DAT Stuff

Random thoughts and observations from DAT

Archive for the category “Tech”


One thing I love about blogs are sites like Technorati that make it easy for others to find blog entries. For example, John Dowdell found my post on Flex. He found my post using Technorati, and I found his the same way. I’m betting we used different search terms to find them, but the fact that one service connected us is pretty cool.

But what I really wanted to write about is Flex itself. I’ve always been intrigued by Flash, but could never justify the cost of the Flash development tools. I’ve looked at OpenLaszlo, which is great for the price (free) but lacks a good graphical development tool. If your idea of an IDE is Notepad, OpenLaszlo may be just what you need. They go one step further with their Eclipse plugin, but all it really provides is coding assistance, not graphical design tools.

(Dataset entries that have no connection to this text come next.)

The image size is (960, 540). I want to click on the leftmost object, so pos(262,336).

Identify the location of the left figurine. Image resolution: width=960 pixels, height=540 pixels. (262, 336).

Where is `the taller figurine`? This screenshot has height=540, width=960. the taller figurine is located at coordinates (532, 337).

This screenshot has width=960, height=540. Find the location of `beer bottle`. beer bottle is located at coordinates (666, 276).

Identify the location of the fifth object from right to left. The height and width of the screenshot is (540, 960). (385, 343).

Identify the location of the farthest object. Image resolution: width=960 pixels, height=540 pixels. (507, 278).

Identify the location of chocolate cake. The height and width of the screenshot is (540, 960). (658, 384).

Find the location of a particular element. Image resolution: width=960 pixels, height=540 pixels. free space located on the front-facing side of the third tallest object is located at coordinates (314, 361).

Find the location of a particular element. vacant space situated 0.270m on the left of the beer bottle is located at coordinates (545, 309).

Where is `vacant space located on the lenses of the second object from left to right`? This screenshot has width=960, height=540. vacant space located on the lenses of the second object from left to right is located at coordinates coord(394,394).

I downloaded FlexBuilder 1.5, but haven’t had much time to work with it. With the little bit I have done, I’ve been impressed with the tools. What scares me is the price. What does it cost? Actually I have no idea. If you go to the Flex page and click on “Purchase Information“, you get a page that I interpret as “if you have to ask, you can’t afford it”.

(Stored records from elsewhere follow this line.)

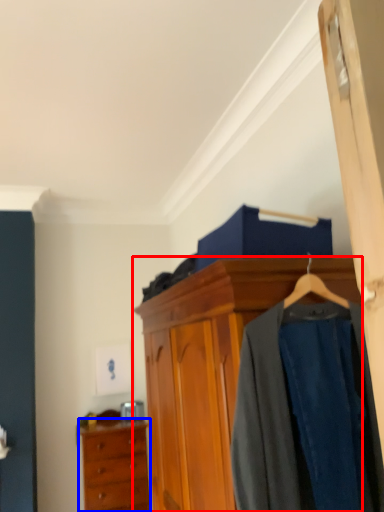 Question: Which object appears farthest to the camera in this image, cabinetry (highlighted by a red box) or chest of drawers (highlighted by a blue box)?

Choices:
 (A) cabinetry
 (B) chest of drawers

Answer: (B) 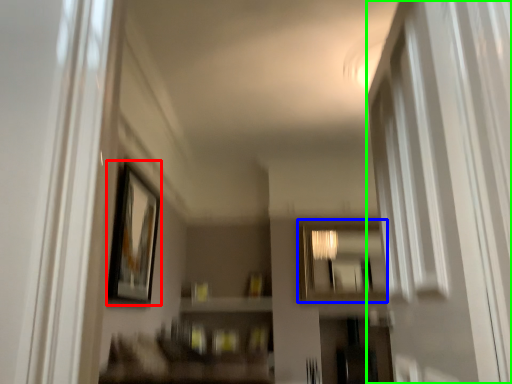 Question: Which is nearer to the picture frame (highlighted by a red box)? mirror (highlighted by a blue box) or screen door (highlighted by a green box).

Choices:
 (A) mirror
 (B) screen door

Answer: (B)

I did see information about a non-commercial license, but it was confusing. It’s actually a non-commercial deployment license, implying that you don’t need it until you are ready to deploy your application. However, the copy of FlexBuilder I downloaded requires a license after an initial trial period, so it may expire before I can build anything.

Maybe I should skip version 1.5 and check out Flex 2 at their Labs site.

Rescue me!

I continue to be impressed with the Windows tools in Helix, but have decided that it is really geared more toward criminal forensics than data recovery (it’s even got a chain of custody PDF).

I went back to DistroWatch.com and discovered a different category in the distribution search that appears more appropriate: Rescue. See my wiki for more details.

Helix & Knoppix

Well, I’m not sure where I got the previous information, but Helix is based on Knoppix. What really surprised me, however, is its windows support. After burning the CD, I stuck it back into my computer running Win XP, and it launched an application that could be used to research (and hopefully fix) a problem. I did have a problem shutting down the application — it repeatedly asked me whether I wanted to write a log file, but it finally quit after I said no 5-10 times.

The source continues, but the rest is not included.